A lawsuit over the federal government's logging practices that Jackson helped organize was settled for $26 million in the early 1990s, DeLaCruz said. The tribe also briefly closed 28 miles of coastline because of litter problems, and still restricts beach access.
Survivors include his wife, Mary; four sons, a daughter, 14 grandchildren and 16 great-grandchildren.
SACRAMENTO (AP) _ Wilson Riles, California's first black statewide elected official, died Thursday. He was 81.
Riles became state schools superintendent in 1970, serving as California's leading schools advocate. He had a 12-year tenure before losing election in 1982.
Riles went to work for the state Department of Education in 1958, heading a program to encourage schools to hire minority teachers.

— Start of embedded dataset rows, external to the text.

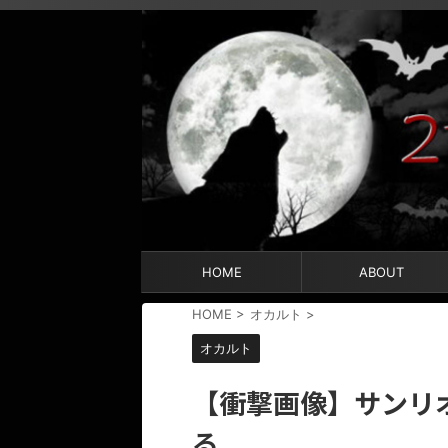
HOME
ABOUT
HOME
>
オカルト
>
オカルト
【衝撃画像】サンリ
る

As superintendent, Riles supported school integration but opposed mandatory busing. He also advocated higher testing standards.
Lila Hotz Luce Tyng
GLADSTONE, N.J. (AP) _ Lila Hotz Luce Tyng, the first wife of Time Inc. founder Henry R. Luce and a leader of New York's social and philanthropic circles, died Wednesday. She was 100.
Born in Chicago in 1899, she met Luce on New Year's Eve 1919 through Thornton Wilder, one of his Yale classmates. They were married in 1923.
They divorced in 1935, shortly after Luce met the author Claire Boothe, who became his second wife.
Mrs. Tyng and Luce, who died in 1967, had two sons: Henry Luce III, chairman and chief executive of the Henry Luce Foundation in New York, and Peter Paul Luce of Englewood, Colo.
In 1939, she married Sewell Tappan Tyng, a lawyer, author, head of a mining company and assistant to the New York City District Attorney, Thomas E. Dewey. She served on the boards of several institutions and once reported attending 36 balls in 36 weeks.
Besides her two sons, Mrs. Tyng is survived by six grandchildren and five great-grandchildren.